The Road, by Cormac McCarthy (All the Pretty Horses, No Country For Old Men) is a tale of the fight for survival in a post apocolyptic world by the Man and his son, the Boy. We don't find out what disaster brought the world to its knees because it isn't relevant to the story. By not discussing this, McCarthy cleverly ensures the reader fully engages in the Man and the Boy's struggles to survive, rather than getting bogged down in details about the end of the world, which are often clumsy and not believable. The setting is bleak and every page reiterates this. Reading this book I was so invested emotionally in the plight of the protagonists that I was distraught at the ongoing, relentless battle they had to survive.

The basic premise is that the Man and the Boy are trying to make their way south, to the coast, in hope to find some kind of better life, or even just survival. Marauding gangs trawl the road, seeking to rape, murder and steal to survive, and to quench some animalistic bloodlust. Every house, building and shop has been plundered for any food or items of use, the situation is hopeless. The Road tells a tale of the love between the Man and the Boy, as much as it does the survival aspect.

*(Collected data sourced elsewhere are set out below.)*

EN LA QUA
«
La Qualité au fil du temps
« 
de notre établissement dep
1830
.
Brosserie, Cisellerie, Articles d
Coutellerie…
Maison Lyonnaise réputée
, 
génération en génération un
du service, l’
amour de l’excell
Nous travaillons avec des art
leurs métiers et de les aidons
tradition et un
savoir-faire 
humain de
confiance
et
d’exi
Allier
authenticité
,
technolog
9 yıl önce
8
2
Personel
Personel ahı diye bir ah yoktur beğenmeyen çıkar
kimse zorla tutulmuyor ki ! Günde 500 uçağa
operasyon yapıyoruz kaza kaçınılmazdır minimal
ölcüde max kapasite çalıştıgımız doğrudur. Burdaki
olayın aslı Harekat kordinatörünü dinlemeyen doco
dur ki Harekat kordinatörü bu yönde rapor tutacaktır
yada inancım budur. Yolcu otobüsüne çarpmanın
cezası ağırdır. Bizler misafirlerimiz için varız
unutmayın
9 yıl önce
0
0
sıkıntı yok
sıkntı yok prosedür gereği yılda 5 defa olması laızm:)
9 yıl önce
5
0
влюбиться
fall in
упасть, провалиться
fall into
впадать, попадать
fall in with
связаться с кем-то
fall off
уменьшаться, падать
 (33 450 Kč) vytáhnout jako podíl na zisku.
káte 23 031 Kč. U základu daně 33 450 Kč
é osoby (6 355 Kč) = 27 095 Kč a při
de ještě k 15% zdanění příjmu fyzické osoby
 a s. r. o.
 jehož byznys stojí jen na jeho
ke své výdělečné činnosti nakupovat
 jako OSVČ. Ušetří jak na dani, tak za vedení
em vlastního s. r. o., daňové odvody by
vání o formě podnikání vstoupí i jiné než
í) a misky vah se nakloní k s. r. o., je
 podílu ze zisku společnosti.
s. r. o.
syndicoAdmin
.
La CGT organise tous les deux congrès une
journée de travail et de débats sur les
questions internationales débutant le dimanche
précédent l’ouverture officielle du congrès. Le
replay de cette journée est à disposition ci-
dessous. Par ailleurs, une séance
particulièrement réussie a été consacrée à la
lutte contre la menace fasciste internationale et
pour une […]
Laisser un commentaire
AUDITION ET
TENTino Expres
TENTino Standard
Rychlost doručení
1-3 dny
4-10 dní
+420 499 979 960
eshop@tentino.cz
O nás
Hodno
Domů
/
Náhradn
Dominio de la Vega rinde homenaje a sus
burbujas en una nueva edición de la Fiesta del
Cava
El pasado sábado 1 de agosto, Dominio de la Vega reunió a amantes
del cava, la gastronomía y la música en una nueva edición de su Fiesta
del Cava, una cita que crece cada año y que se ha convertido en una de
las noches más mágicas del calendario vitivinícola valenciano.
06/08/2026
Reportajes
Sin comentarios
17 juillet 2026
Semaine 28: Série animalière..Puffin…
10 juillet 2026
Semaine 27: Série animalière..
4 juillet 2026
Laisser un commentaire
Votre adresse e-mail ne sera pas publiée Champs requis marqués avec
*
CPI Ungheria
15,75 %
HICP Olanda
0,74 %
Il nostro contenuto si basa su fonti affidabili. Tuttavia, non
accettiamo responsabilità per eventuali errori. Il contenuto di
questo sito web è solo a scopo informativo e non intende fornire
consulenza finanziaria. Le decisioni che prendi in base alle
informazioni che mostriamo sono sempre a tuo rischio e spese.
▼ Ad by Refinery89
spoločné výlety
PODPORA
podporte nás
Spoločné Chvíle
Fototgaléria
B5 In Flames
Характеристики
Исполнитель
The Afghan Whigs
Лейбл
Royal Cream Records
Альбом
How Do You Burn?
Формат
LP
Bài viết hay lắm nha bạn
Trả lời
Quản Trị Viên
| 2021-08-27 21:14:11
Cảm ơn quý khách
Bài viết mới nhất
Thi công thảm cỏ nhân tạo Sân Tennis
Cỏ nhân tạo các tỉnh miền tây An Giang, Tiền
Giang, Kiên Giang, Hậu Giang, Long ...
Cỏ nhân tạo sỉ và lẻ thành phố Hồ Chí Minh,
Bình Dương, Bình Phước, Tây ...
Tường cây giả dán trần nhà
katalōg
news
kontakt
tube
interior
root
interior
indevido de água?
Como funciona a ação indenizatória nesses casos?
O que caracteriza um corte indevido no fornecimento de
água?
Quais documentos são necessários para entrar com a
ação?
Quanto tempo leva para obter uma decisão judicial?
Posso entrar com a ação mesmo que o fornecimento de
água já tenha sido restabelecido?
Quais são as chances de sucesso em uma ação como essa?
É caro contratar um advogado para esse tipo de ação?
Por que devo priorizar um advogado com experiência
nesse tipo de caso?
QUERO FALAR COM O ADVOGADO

On the cover of this book was a sticker - "1 of 50 books you can't put down" and they aren't kidding. It's 300 very easy to read pages and you'll find you're turning them at break-neck speed. Short paragraphs, about 1/3 to 1/2 a page long are divided by a three line gap. You find yourself saying "just one more paragraph, just one more..." and before you know it you've read another 50 pages.

The Road has been made into a feature film which is expected to be released early 2010, so if you don't want to know who plays what part, avoid to much internet searchin if you are going to look for the book online.

I give The Road 4.5 stars.

Sunday, October 11, 2009

Next book.

Suggestions for the next book club book are invited.

Thursday, October 8, 2009

Top 100

Borders bookstore has just released a list of Top 100 favourite books, as voted by the public. I was hoping Slaughterhouse 5 was there, but sadly... no.